I still feel bad about all the venting I did the other day about TC. It’s like when you have a fight with your boyfriend and bash him to your friends and then after you make up and are all gooey eyes again, don’t know what to do with all you said or how to take it back.
TC is not only an incredible place. It holds all the history one would ever want about US’s education, and it is filled with knowledge and knowledgeable people. The people there, which at times has been my issue, are human as in any other place, and as so, they have their flaws. I sometimes think I expected supernatural from the people here because of the grandness of the place. Sure things could run smoother and people, especially those serving in admin offices, could be nicer, but they are still that, just people.
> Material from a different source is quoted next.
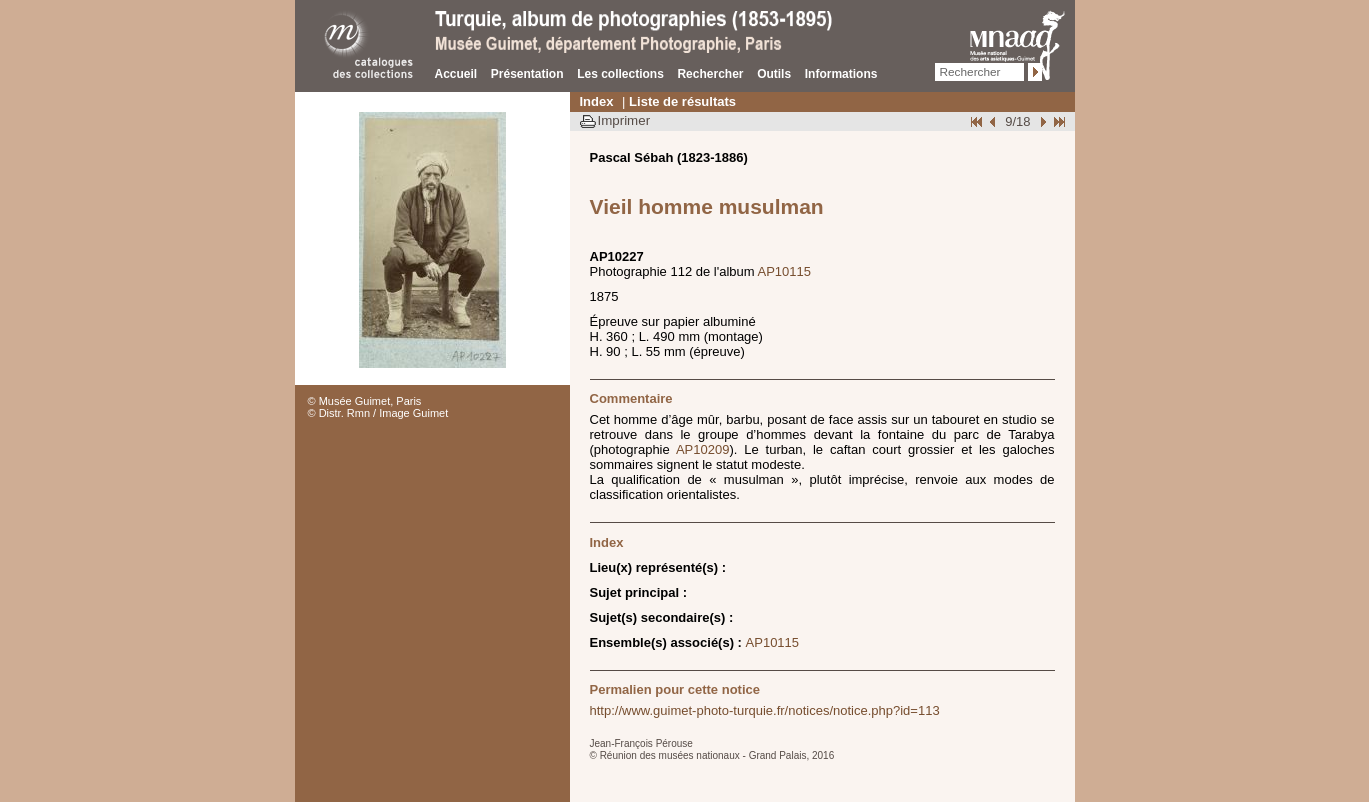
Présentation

I have learned so much at TC and not just academically. I have learned when to speak up and when to hold it. I have learned that offering a smile and being kind takes you a long way. I have learned to be patient and I have learned to be humble. I have learned about the power that comes with being educated. I have made awesome friends and I know very smart and very talented professors, researchers and colleagues. Ultimately, I am part of the TC community too, and as so I am proud as well. Sure, we have our issues and our fall-outs, but at the end we always make up and TC will forever, even once I am not part of it anymore on a daily basis, be part of who I am and what I know. For this and much more, I am grateful and feel a bit guilty for not being able to appreciate the good parts all the time.